The pain points I hit:
- NextAuth's
session.user.idis sometimes missing depending on your strategy. better-auth always has it. Update any code that didsession.user.id ?? session.user.email. - OAuth account linking is on by default in better-auth and was off in my NextAuth setup. Decide which behaviour you want before flipping the switch.
- If you used NextAuth's
jwtcallback to stuff custom claims into the token, better-auth'suseradditional fields plus thecustomSessionplugin is the equivalent — cleaner, but a rewrite.
Plan a day for a small app, a week for anything with custom callbacks and a real user table. Wire up monitoring (Sentry catches auth-flow exceptions you'll otherwise miss) before you cut over, not after.
The verdict
Use better-auth for any new TypeScript project where auth is non-trivial — meaning you need typed sessions, organisations, 2FA, or anything past basic OAuth. NextAuth v5 stays in its lane: existing Next.js apps where the auth surface is small and the migration cost outweighs the DX gain.
The 28k stars aren't hype. better-auth is what NextAuth should have been if it had been designed TypeScript-first from day one instead of bolted on. Try it on your next side project — the setup will be done before you'd have finished reading the NextAuth v5 migration guide.
FAQs
Is better-auth production ready in 2026?
Yes — better-auth is used in production by hundreds of teams and the core API has stabilised through 2025. Plugin APIs still shift occasionally, so pin versions and read release notes before upgrading minor versions on production apps.
Does better-auth work with Next.js App Router and Server Actions?
Yes, better-auth has first-party Next.js support including App Router, Server Components, Server Actions, and the edge runtime. You get a single handler export for the catch-all route and a getSession helper that works in any server context without the edge/node split-config that NextAuth v5 requires.
Can I use better-auth without Next.js?
Yes — better-auth is framework-agnostic and ships official integrations for Remix, SvelteKit, SolidStart, Astro, Hono, Elysia, and plain Node HTTP. This is one of its biggest advantages over NextAuth, which despite the Auth.js rebrand still feels Next-first in practice.
How does better-auth handle database migrations?

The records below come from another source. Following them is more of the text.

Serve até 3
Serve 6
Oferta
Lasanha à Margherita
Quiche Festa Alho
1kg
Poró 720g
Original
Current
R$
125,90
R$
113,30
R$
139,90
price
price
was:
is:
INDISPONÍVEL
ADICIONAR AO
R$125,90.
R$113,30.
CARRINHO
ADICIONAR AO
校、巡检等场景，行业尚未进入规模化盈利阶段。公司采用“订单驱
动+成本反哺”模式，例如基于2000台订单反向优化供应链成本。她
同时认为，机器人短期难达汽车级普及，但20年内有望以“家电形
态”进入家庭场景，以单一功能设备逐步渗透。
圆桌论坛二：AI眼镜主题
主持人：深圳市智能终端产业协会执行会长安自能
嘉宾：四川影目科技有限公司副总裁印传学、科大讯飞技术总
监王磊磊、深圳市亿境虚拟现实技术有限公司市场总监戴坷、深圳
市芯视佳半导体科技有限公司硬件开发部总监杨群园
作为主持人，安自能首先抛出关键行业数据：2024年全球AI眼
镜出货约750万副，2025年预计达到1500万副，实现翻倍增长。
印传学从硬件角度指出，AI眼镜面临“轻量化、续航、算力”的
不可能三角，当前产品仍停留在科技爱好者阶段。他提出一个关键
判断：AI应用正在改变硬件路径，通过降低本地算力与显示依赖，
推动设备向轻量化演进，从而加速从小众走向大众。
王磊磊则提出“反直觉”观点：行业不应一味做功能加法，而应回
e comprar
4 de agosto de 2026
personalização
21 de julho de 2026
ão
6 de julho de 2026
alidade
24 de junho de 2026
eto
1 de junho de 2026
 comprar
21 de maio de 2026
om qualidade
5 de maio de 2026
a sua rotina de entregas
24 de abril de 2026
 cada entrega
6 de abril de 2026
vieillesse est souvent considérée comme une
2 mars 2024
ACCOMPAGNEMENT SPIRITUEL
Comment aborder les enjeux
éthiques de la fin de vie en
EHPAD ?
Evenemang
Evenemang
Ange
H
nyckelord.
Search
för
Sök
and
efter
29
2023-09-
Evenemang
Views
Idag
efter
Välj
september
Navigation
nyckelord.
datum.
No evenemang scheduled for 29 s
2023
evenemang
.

better-auth's CLI generates SQL or ORM migrations for your chosen adapter (Drizzle, Prisma, Kysely). Run npx @better-auth/cli generate to produce the schema, then apply it through your normal migration workflow — no separate auth-migrations system to learn.
What's the bundle size difference vs NextAuth?
better-auth's client bundle is smaller — around 12kb gzipped for the core client versus NextAuth's roughly 18kb. The server-side footprint is comparable. Bundle size isn't the reason to switch, but it's a small win on top of the DX gains.